Regularization of sizing and spacing, including regularization of vertical and horizontal space and of type size

White space on the printed page is difficult to measure accurately and meaningfully. Its significance, for most purposes, lies not in its exact quantity but in the separation it makes between the textual units on the page, and the simple fact that it makes their distinct existence perceptible to the reader. Thus for encoding purposes, the word and element boundaries that are captured in the encoded file are usually a sufficient representation of the white space in the source text. Variations from the norm (uneven spacing between words, or exceptional space between paragraphs) may indicate casual variation, sloppy printing, some compositorial exigency such as inaccurate estimates of paper or word count, or they may indicate some special textual division or emphasis. Unless you think spacing variations are likely to be significant in some analysis, we recommend that space be regularized following the suggestions below.
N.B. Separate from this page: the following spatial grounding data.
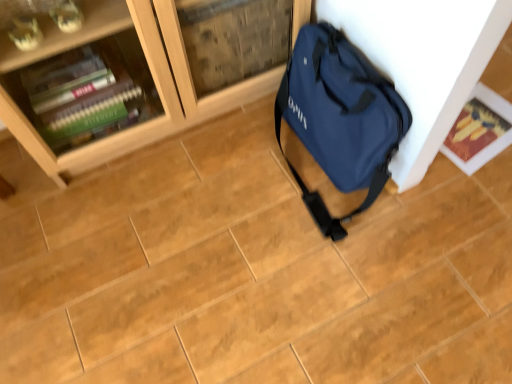 The height and width of the screenshot is (384, 512). What are the coordinates of `blue fabric bag at right` in the screenshot? It's located at (340, 118).

Based on the photo, what is the approximate width of blue fabric bag at right?

9.92 inches.

Describe the element at coordinates (340, 118) in the screenshot. Image resolution: width=512 pixels, height=384 pixels. I see `blue fabric bag at right` at that location.

Where is `blue fabric bag at right`? Image resolution: width=512 pixels, height=384 pixels. blue fabric bag at right is located at coordinates (340, 118). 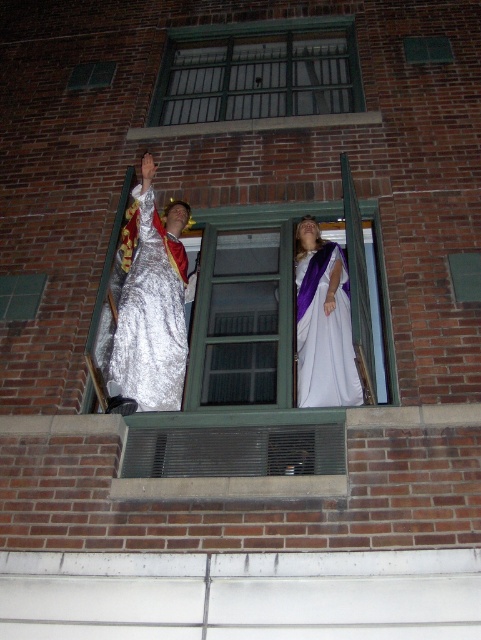 Question: Which is nearer to the clear glass window at center?

Choices:
 (A) white satin dress at center
 (B) shiny silver gown at left
 (C) green metal bars at upper center

Answer: (A)

Question: Which point is farther from the camera taking this photo?

Choices:
 (A) (141, 188)
 (B) (354, 400)
 (C) (319, 99)
 (D) (262, 339)

Answer: (C)

Question: Is the position of clear glass window at center more distant than that of white satin dress at center?

Choices:
 (A) yes
 (B) no

Answer: (B)

Question: Which object is closer to the camera taking this photo?

Choices:
 (A) clear glass window at center
 (B) shiny silver gown at left
 (C) green metal bars at upper center
 (D) white satin dress at center

Answer: (B)

Question: Is shiny silver gown at left below white satin dress at center?

Choices:
 (A) no
 (B) yes

Answer: (A)

Question: Is shiny silver gown at left to the left of white satin dress at center from the viewer's perspective?

Choices:
 (A) yes
 (B) no

Answer: (A) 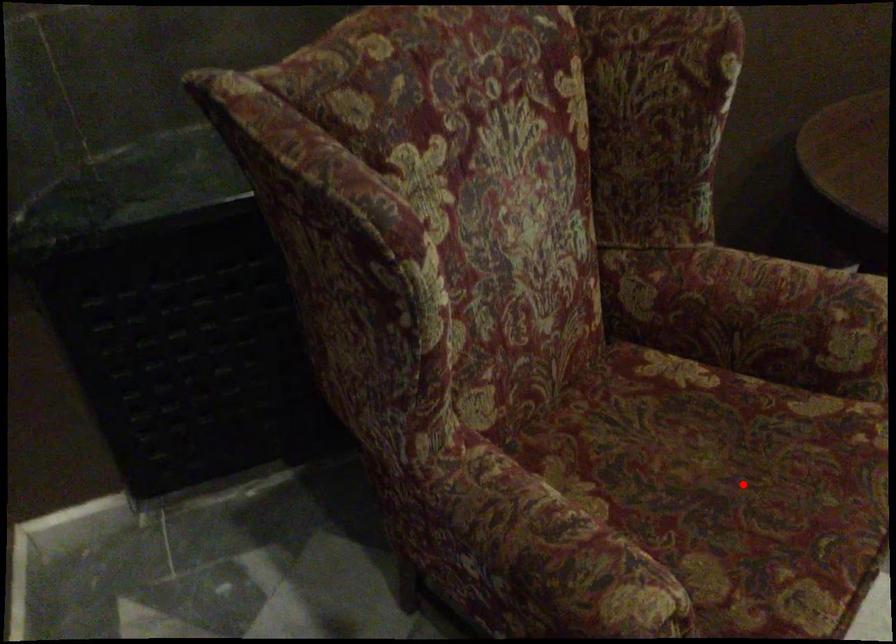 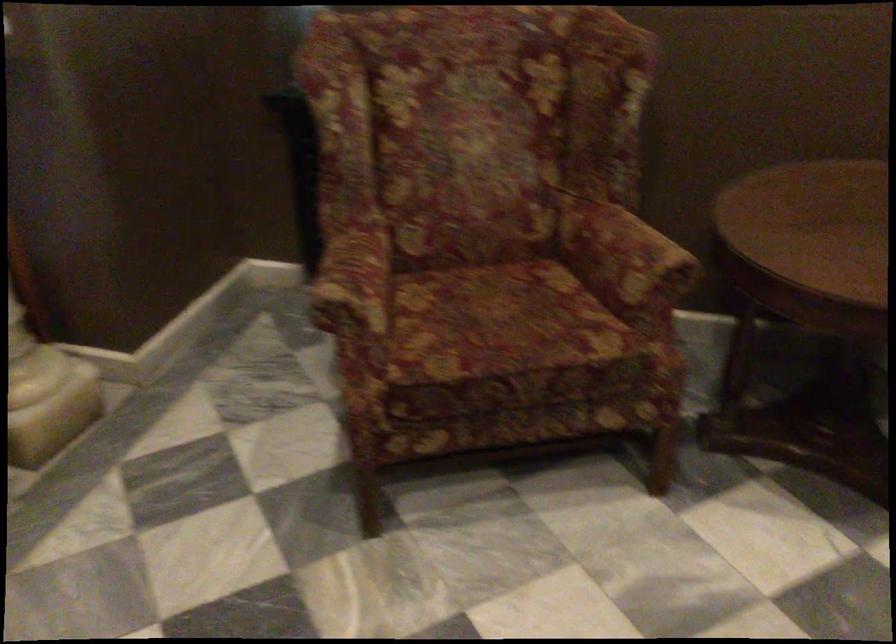 Where in the second image is the point corresponding to the highlighted location from the first image?

(501, 323) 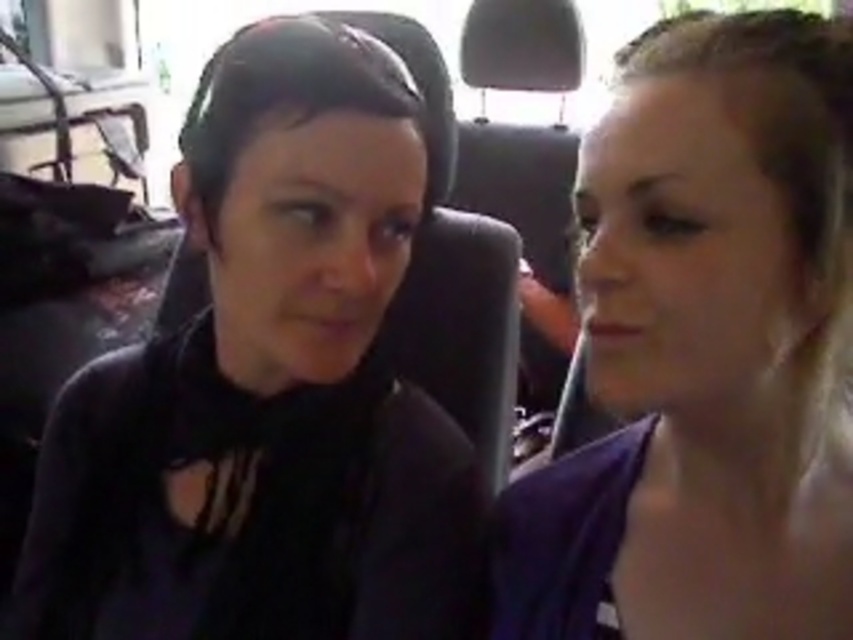 You are a tailor measuring two customers inside a moving car. The customers are wearing the black matte shirt at left and the purple fabric at right. Which customer requires a wider fabric piece for their clothing?

The black matte shirt at left requires a wider fabric piece since its width surpasses that of the purple fabric at right.

What are the coordinates of the black matte shirt at left?

The black matte shirt at left is located at coordinates point (268,387).

You are a photographer trying to capture a closeup of the two people in the vehicle. You want to focus on the point closer to the camera. Which point should you choose between point (350, 161) and point (822, 416)?

Point (350, 161) is further to the camera than point (822, 416), so you should choose point (350, 161) to focus on the closer point. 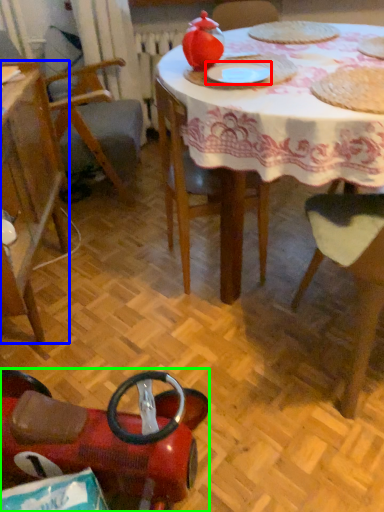 Question: Considering the real-world distances, which object is farthest from paper plate (highlighted by a red box)? chair (highlighted by a blue box) or chair (highlighted by a green box)?

Choices:
 (A) chair
 (B) chair

Answer: (B)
  1. 1. We recommend regularizing variable or extraordinary spacing within words (for instance, between the letters of a word in a title). Regularize interword spacing to a single space. In very tightly packed lines, there may be cases where you need to determine whether two words are in fact a single word (particularly in older texts and those where spelling and usage are variable). In a normally spaced line, where two words are extraordinarily close together, we recommend encoding them using sic so as to retain the original information, in case the proximity indicates a special usage that should not be silently regularized. See example 1.
  2. 2. We recommend that vertical spacing (such as the amount of space between text lines, between paragraphs, or between lines in a display page) not be captured except as evidence of a boundary between elements.



<p>Now the coach<sic corr="&blank;"></sic>horses begin to whinny...</p>